HIS325:  Imperial Russia

Winter 2013                                                   2-4 T, SS 2105

Dr. Alison K. Smith                                       email:  alison.smith@utoronto.ca
Office: Munk 124N                                       webpage:  http://individual.utoronto.ca/aksmith
Office hours: TW, 4-5                                  

Course Description:
This course focuses on Russia's history during a period of remarkable change and turbulence, when the country more firmly established its far-flung empire while attempting to define itself as a nation.  From the wars and reforms of Peter the Great through the end of the empire during the First World War, the course touches on questions of social and cultural change, and the political events that allowed or constrained them. Furthermore, it examines the ways that the concept of “Imperial Russia”—and of Russia itself—developed in the writings of contemporary and more recent historians and authors. 

(1)  two 5-7 page essay papers (25% each)
(2)  one final exam (35%)
(3)  class participation (15 %) (includes regular participation via index cards; see here for more information)

Be warned that plagiarism is a serious offense.  Read the university’s policies on academic dishonesty, located at http://www.governingcouncil.utoronto.ca/policies/behaveac.htm.  In this course, plagiarism (ask if you’re confused about what that means) can lead to failure, not on a single paper, but for the class as a whole.

For more information on avoiding plagiarism, see in particular the University’s information on “how not to plagiarize” at” http://www.writing.utoronto.ca/advice/using-sources/how-not-to-plagiarize.

Furthermore, students agree that by taking this course all required papers may be subject to submission for textual similarity review to Turnitin.com for the detection of plagiarism. All submitted papers will be included as source documents in the Turnitin.com reference database solely for the purpose of detecting plagiarism of such papers. The terms that apply to the University’s use of the Turnitin.com service are described on the Turnitin.com website.
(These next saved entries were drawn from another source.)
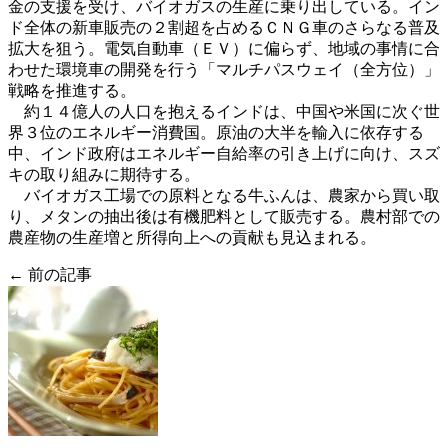
金の支援を受け、バイオガスの生産に乗り出している。イン
ド全体の新車販売の２割超を占めるＣＮＧ車のさらなる普及
拡大を狙う。電気自動車（ＥＶ）に偏らず、地域の事情に合
わせた環境車の開発を行う「マルチパスウェイ（全方位）」
戦略を推進する。
約１４億人の人口を抱えるインドは、中国や米国に次ぐ世
界３位のエネルギー消費国。原油の大半を輸入に依存する
中、インド政府はエネルギー自給率の引き上げに向け、スズ
キの取り組みに期待する。
バイオガス工場での原料となる牛ふんは、農家から買い取
り、メタンの抽出後は有機肥料として販売する。農村部での
農産物の生産増と所得向上への貢献も見込まれる。
← 前の記事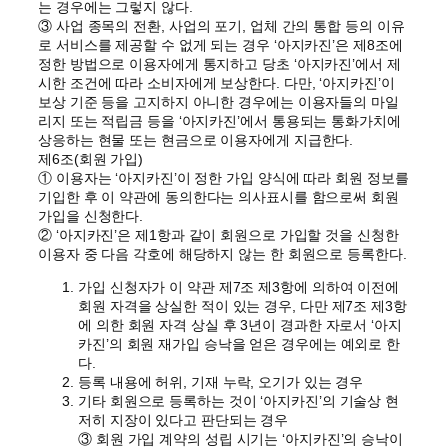
는 경우에는 그렇지 않다.
③ 사업 종목의 전환, 사업의 포기, 업체 간의 통합 등의 이유
로 서비스를 제공할 수 없게 되는 경우 ‘아지카진’은 제8조에
정한 방법으로 이용자에게 통지하고 당초 ‘아지카진’에서 제
시한 조건에 따라 소비자에게 보상한다. 다만, ‘아지카진’이
보상 기준 등을 고지하지 아니한 경우에는 이용자들의 마일
리지 또는 적립금 등을 ‘아지카진’에서 통용되는 통화가치에
상응하는 현물 또는 현금으로 이용자에게 지급한다.
제6조(회원 가입)
① 이용자는 ‘아지카진’이 정한 가입 양식에 따라 회원 정보를
기입한 후 이 약관에 동의한다는 의사표시를 함으로써 회원
가입을 신청한다.
② ‘아지카진’은 제1항과 같이 회원으로 가입할 것을 신청한
이용자 중 다음 각호에 해당하지 않는 한 회원으로 등록한다.
가입 신청자가 이 약관 제7조 제3항에 의하여 이전에
회원 자격을 상실한 적이 있는 경우, 다만 제7조 제3항
에 의한 회원 자격 상실 후 3년이 경과한 자로서 ‘아지
카진’의 회원 재가입 승낙을 얻은 경우에는 예외로 한
다.
등록 내용에 허위, 기재 누락, 오기가 있는 경우
기타 회원으로 등록하는 것이 ‘아지카진’의 기술상 현
저히 지장이 있다고 판단되는 경우
③ 회원 가입 계약의 성립 시기는 ‘아지카진’의 승낙이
Unexcused late papers or missed exams are also not acceptable.  If you find yourself in dire straits, or anticipate a conflict, discuss the matter with me ahead of time.  The night before something is due is not ahead of time.  Do not simply fail to turn in a paper and assume I’ll accept something late. 

The penalty for late work I have been informed about is three percentage points per day.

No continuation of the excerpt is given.